A midi, la participation était de 22,35 %. A 14 heures, elle était de 32,1 %. « Au premier tour de la présidentielle, Mélenchon était arrivé en tête avec 31,65 %, suivi de Macron avec 25,3 % et Le Pen à 15,9 % », explique l’adjointe villeneuvoise Dominique Furne, présidente du bureau de vote. Combien d’électeurs vont voter pour la députée socialiste sortante aujourd’hui ? Vaste question. « Les électeurs disent ’’on veut des députés qui travaillent et qui sont sur le terrain’’ et pourtant, il y a plein de gens qui m’assimilent à la situation nationale », et qui vont voter LRM. « Ça rend humble !, sourit la députée sortante, âgée de 43 ans, même si je l’étais déjà. Ce soir, rien ne me surprendra. »
Devant le bureau 220, sous un soleil radieux, les paroles d’électeurs divergent. « Je ne sais pas encore pour qui je vais voter », confie Bernard, 76 ans. Ce retraité de l’informatique dans le textile a voté Fillon, puis Macron à la présidentielle. Il avait prévu de donner une majorité au président de la République. « Mais avec la candidate LRM qui a un problème, je ne sais plus ». Houmria Berrada, 34 ans, ancienne cadre du PS dans le quartier de Fives à Lille, candidate LRM dans la 2e circonscription, vient d’être lâchée par son suppléant centriste, Christian Carnois.

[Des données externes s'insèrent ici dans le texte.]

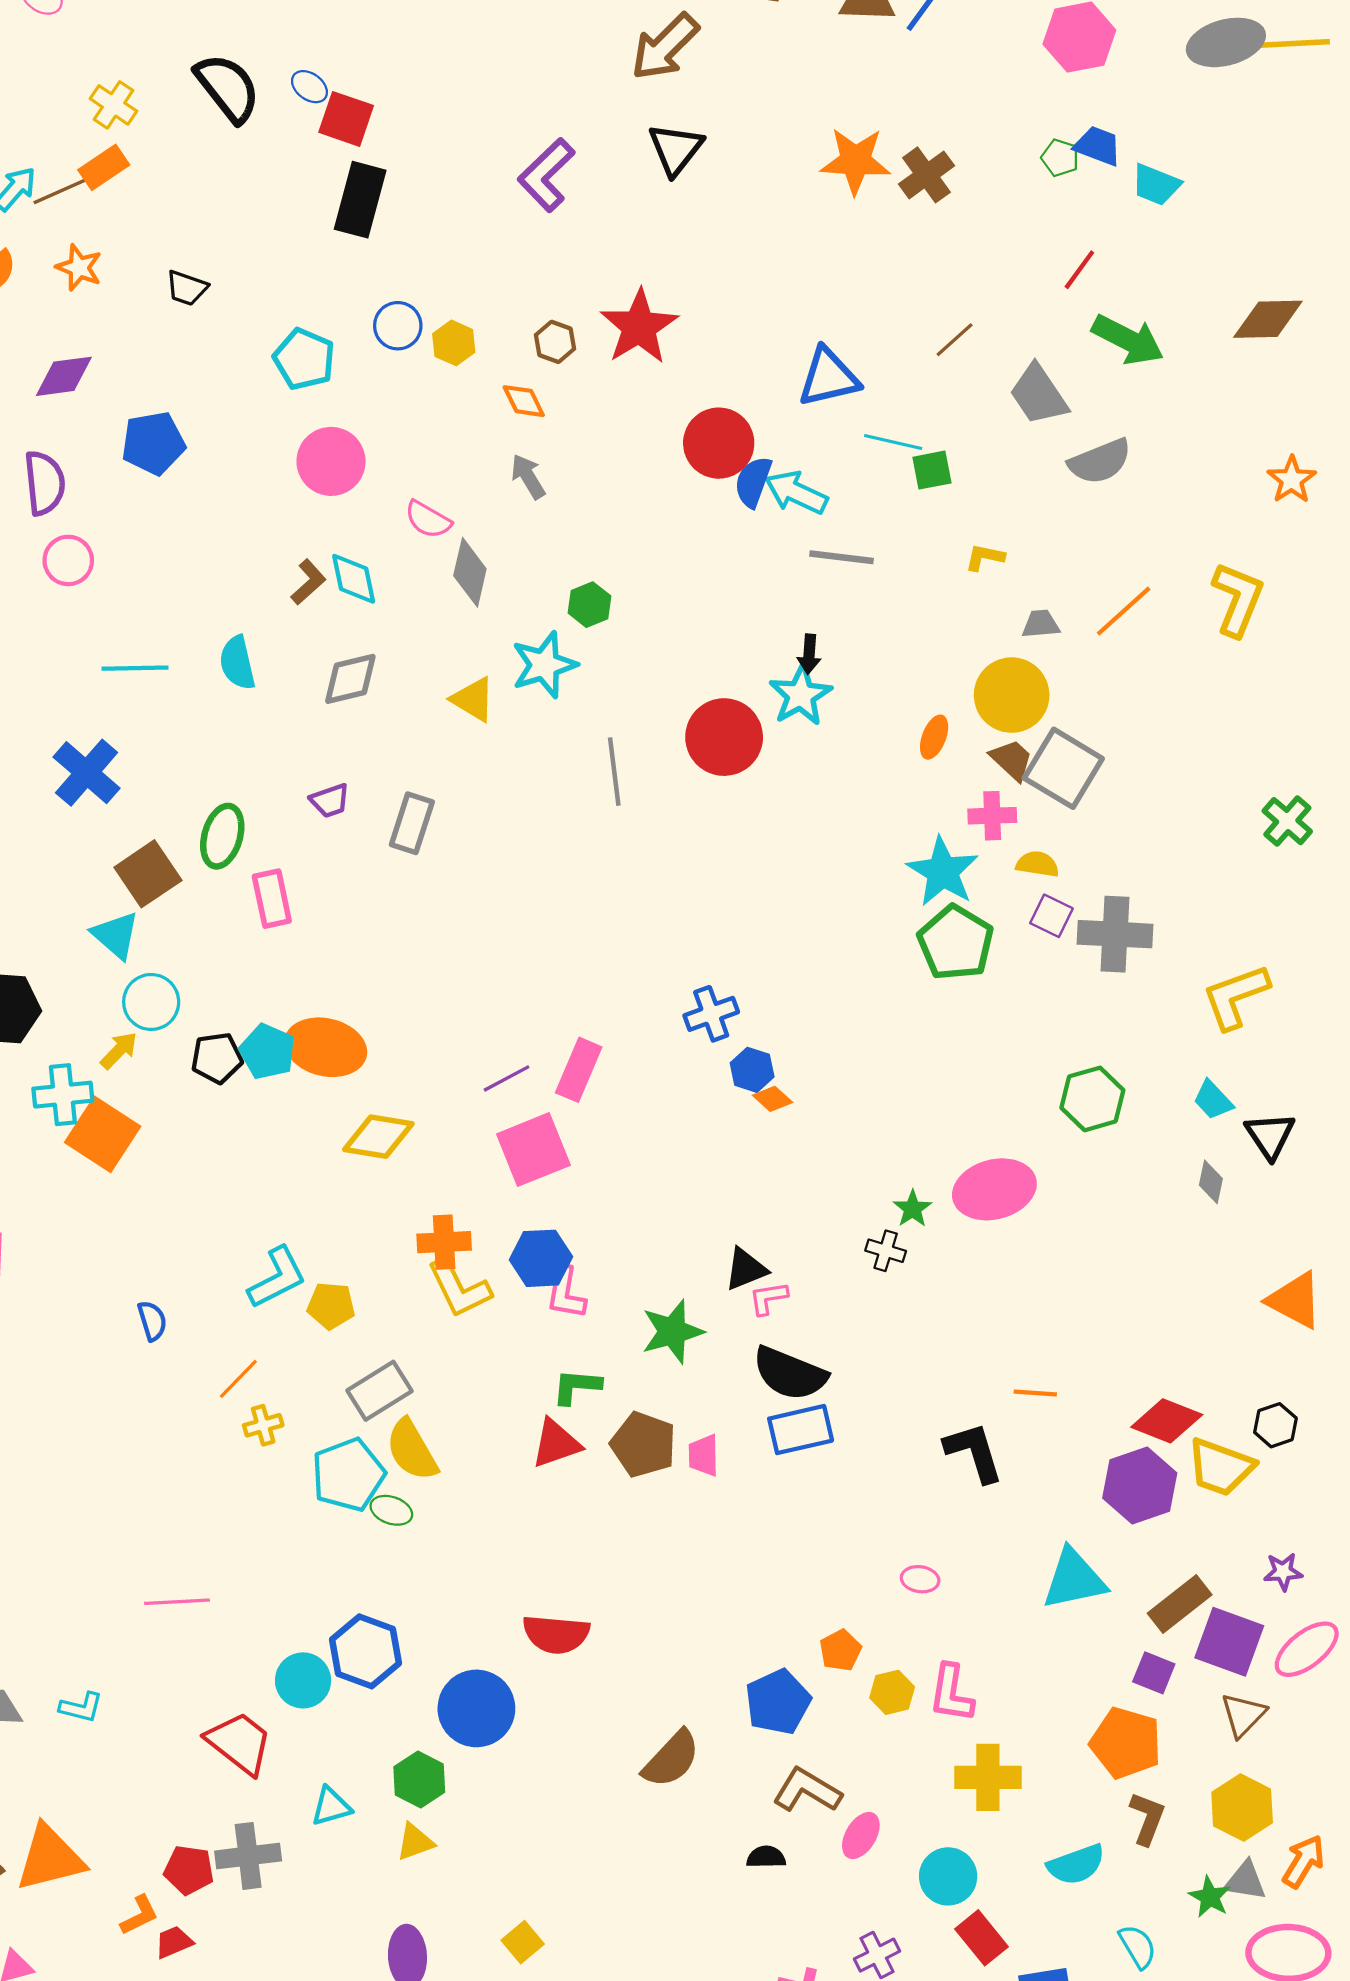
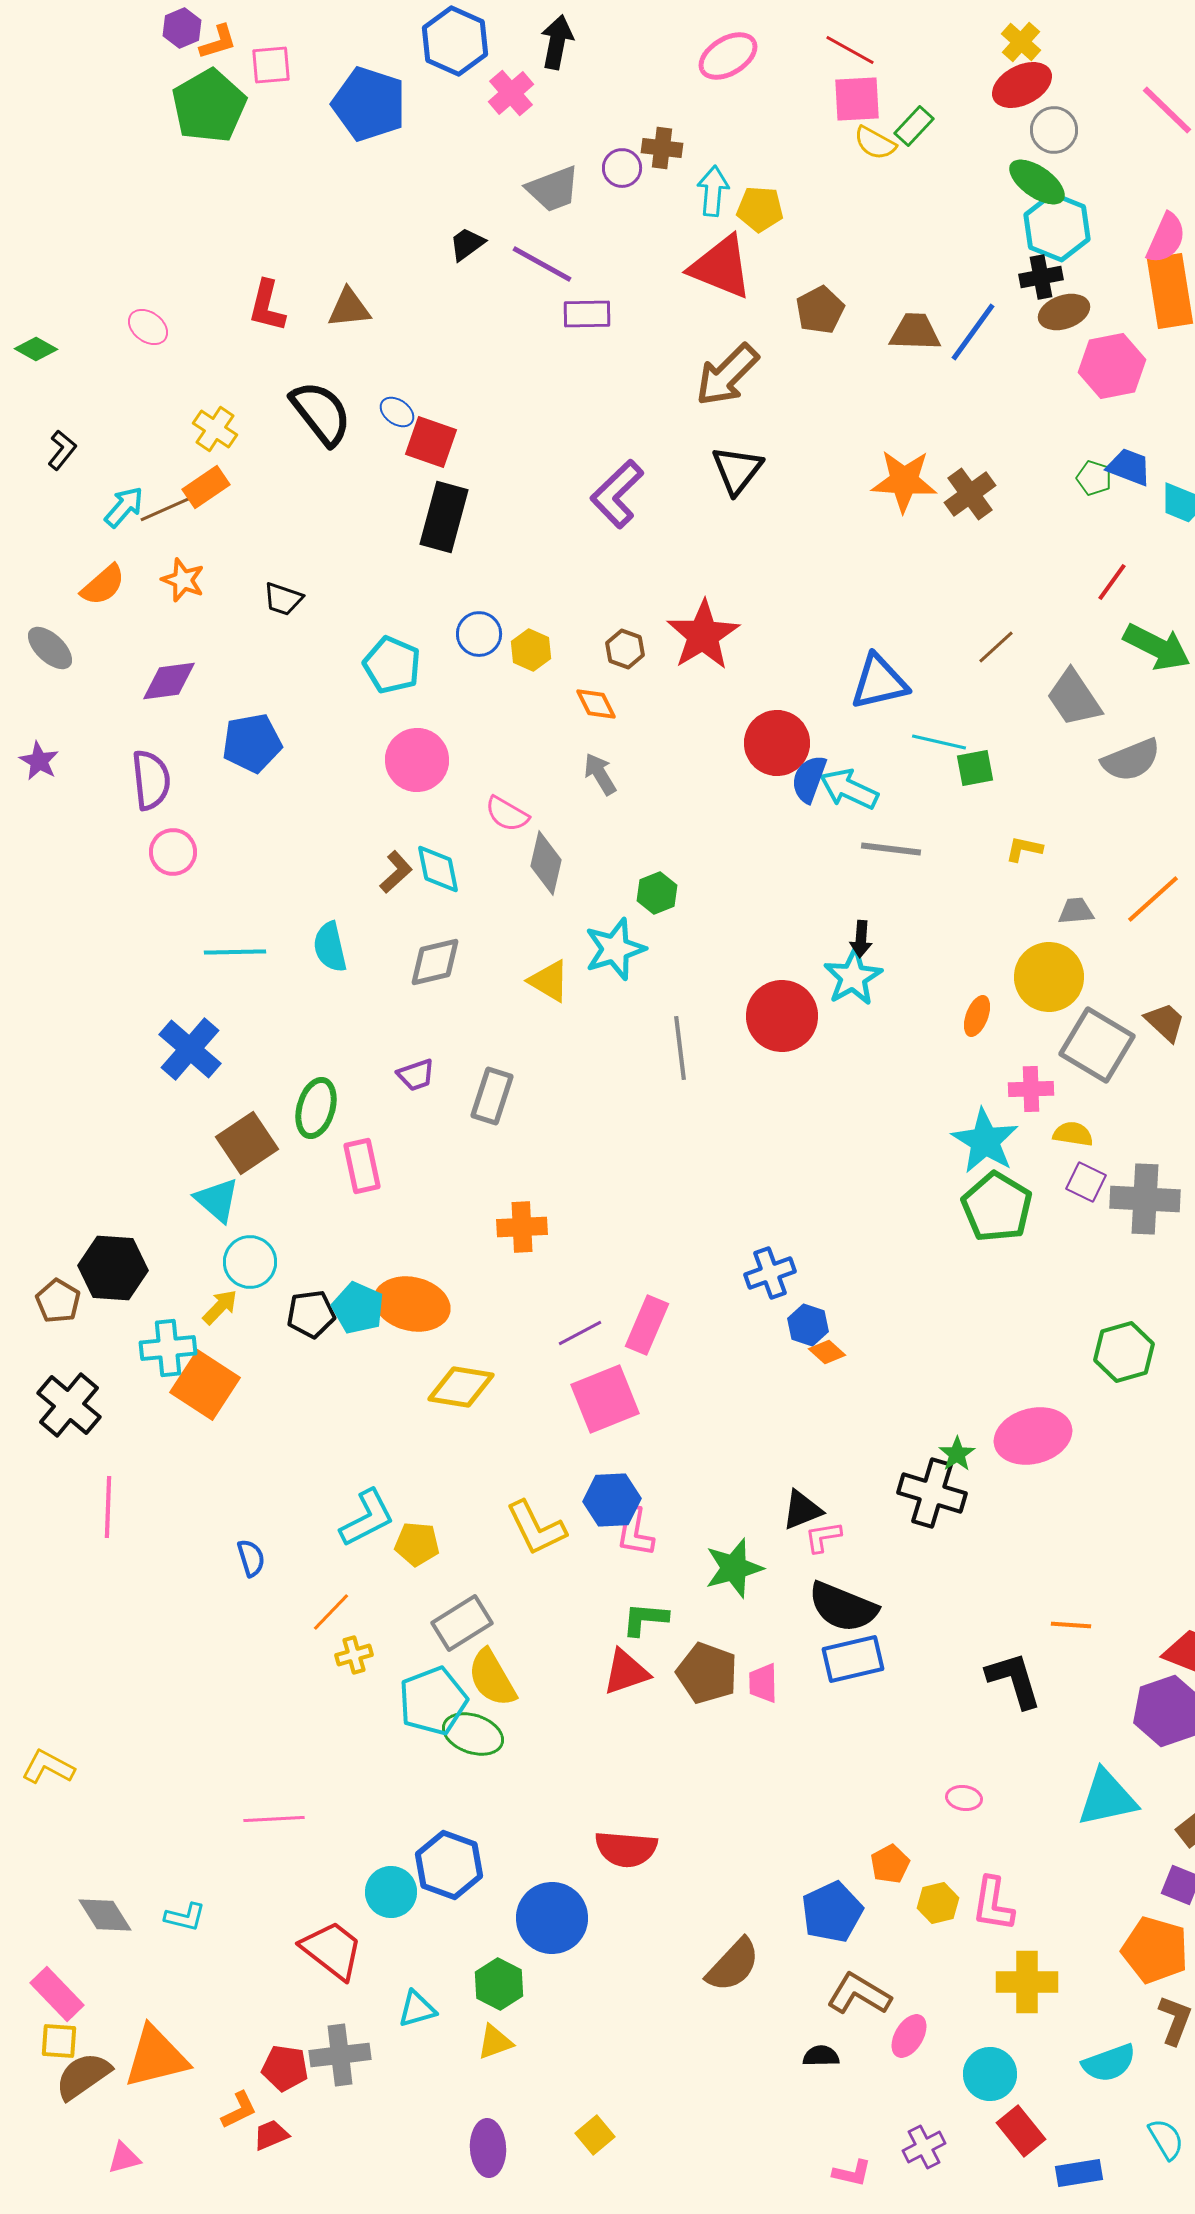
brown trapezoid: (1012, 760) -> (1165, 1022), moved
orange cross: (444, 1242) -> (522, 1227), moved
black cross: (886, 1251) -> (932, 1493), size x1.8
green ellipse: (391, 1510) -> (473, 1734), size x1.5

« C’est du foutage de gueule ! »
Il y a une dizaine de jours, la presse locale a révélé qu’elle avait été condamnée en mars 2011 à huit mois de prison pour faux et usage de faux. Elle a tenté d’entrer à l’école d’avocat de Lille en 2010 avec un faux diplôme. Le président de l’école avait alors déposé plainte contre elle. « Pour moi, déjà, c’était sûr de ne pas voter pour En Marche !, lance Jean-Philippe, Villeneuvois de 46 ans, mais là, c’est du foutage de gueule ! Pour un parti qui se voulait plus blanc que blanc ! »
Dégoûté par la politique, Jean-Philippe repart sous le soleil, sans dire pour qui il a voté. « Plutôt de droite », lance-t-il. Victor Burette, 28 ans, vient, lui, de glisser un bulletin de vote PS « sans aucune hésitation ». « Audrey Linkenheld est une députée qui a fait ses preuves. » Le jeune homme est secrétaire de la section PS de Villeneuve-d’Ascq… Sephora Denfer, 23 ans, hésite encore entre « Hamon et Mélenchon ». L’étudiante en sociologie ne connaît pas le nom des candidats locaux. Après avoir voté Mélenchon, puis Macron « par dépit » à la présidentielle, la jeune femme ne veut pas donner de majorité à Edouard Philippe, le premier ministre.
A tout juste 18 ans, Adrien Vantieghem hésitait. « C’est dur de faire un choix, explique le lycéen en terminale ES. Il y a plein de partis, plein de possibilités. Mais j’ai regardé les programmes. » En short et baskets, ce jeune électeur a tranché : « C’est bien que Macron soit passé par rapport à Le Pen à la présidentielle, mais c’est dommage pour Mélenchon. Alors… » Alors pour son premier vote, il a choisi Ugo Bernalicis, le candidat de La France insoumise.